Noblegiraffe, why is the data unsuitable?

And when you say that no-one disputes that autism is more prevalent than in the past, that is simply not the case. The struggle to have it admitted by the CDC and the general public and all manner of people, has been herculean. There has been MASSIVE resistance simply to the data that pays witness to the, very concerning, increase in autism. And I think that is because if we admit that there is an increase, we then need to look at why....

And, we can argue the data till the cows come home, but the only answers lie in examination of the children themselves.

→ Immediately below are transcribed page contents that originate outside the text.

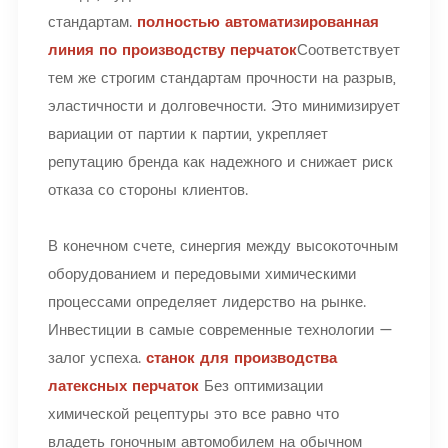
стандартам.
полностью автоматизированная
линия по производству перчаток
Соответствует
тем же строгим стандартам прочности на разрыв,
эластичности и долговечности. Это минимизирует
вариации от партии к партии, укрепляет
репутацию бренда как надежного и снижает риск
отказа со стороны клиентов.
В конечном счете, синергия между высокоточным
оборудованием и передовыми химическими
процессами определяет лидерство на рынке.
Инвестиции в самые современные технологии —
залог успеха.
станок для производства
латексных перчаток
Без оптимизации
химической рецептуры это все равно что
владеть гоночным автомобилем на обычном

StitchAteMySleep · 24/04/2013 01:36

I mentioned the side effects purely to illustrate that even with the vaccine the immune response can be supressed leading to secondary infections (upper respiratory infections, otitis media etc).

Yes some will occur with the single measles vaccine, but you won't get the Arthralgia of rubella or the parotitis of mumps at the same time as the measles related symptoms.

Beachcomber · 24/04/2013 07:52

Also, Wakefield's comments were in a letter to the Lancet. The point of the letter was to say that he didn't find the Taylor et al study strong evidence that the issue of MMR and autism could be closed (and he was right, the Taylor study was very poor).

He wasn't doing research or a study - he was writing a letter to point out a flaw in the Taylor study and to point out that available data strongly suggested that more not less investigation was needed. (And he was right about that too.)

I doubt he thought that years later his letter would be scrutinised as though it was a piece of comprehensive research.

There are many reasons why cases could continue to increase (although I think the long term data does show curves - not 100% sure would have to check). The viral load of the MMR could be changed (IIRC the mumps element was tinkered with at one point). Other vaccines could be added to the schedule which could potentiate MMR, the age of vaccination could be lowered, etc.

It would be extremely interesting to see a population wide study which took these elements into account. Complex to do though, perhaps the MIND institute has done that sort of work?